Word for word, return each entry that follows, with every image removed.

+++ Supplied entries +++

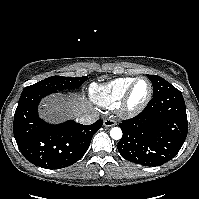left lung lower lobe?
Here are the masks:
<instances>
[{
  "label": "left lung lower lobe",
  "instance_id": "left-lung-lower-lobe-1",
  "mask_svg": "<svg viewBox=\"0 0 199 199\" xmlns=\"http://www.w3.org/2000/svg\"><path fill=\"white\" fill-rule=\"evenodd\" d=\"M121 156L144 166H159L181 149L188 132L184 98L179 90L153 97L136 117L119 123Z\"/></svg>",
  "mask_w": 199,
  "mask_h": 199
}]
</instances>
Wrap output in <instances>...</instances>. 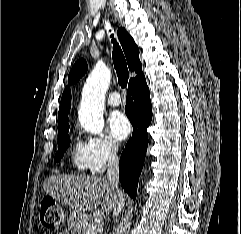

+++

Result below:
left lung lower lobe?
Here are the masks:
<instances>
[{
  "label": "left lung lower lobe",
  "instance_id": "left-lung-lower-lobe-1",
  "mask_svg": "<svg viewBox=\"0 0 199 199\" xmlns=\"http://www.w3.org/2000/svg\"><path fill=\"white\" fill-rule=\"evenodd\" d=\"M121 156L144 166H159L181 149L188 132L184 98L179 90L153 97L136 117L119 123Z\"/></svg>",
  "mask_w": 199,
  "mask_h": 199
}]
</instances>
Wrap output in <instances>...</instances>. 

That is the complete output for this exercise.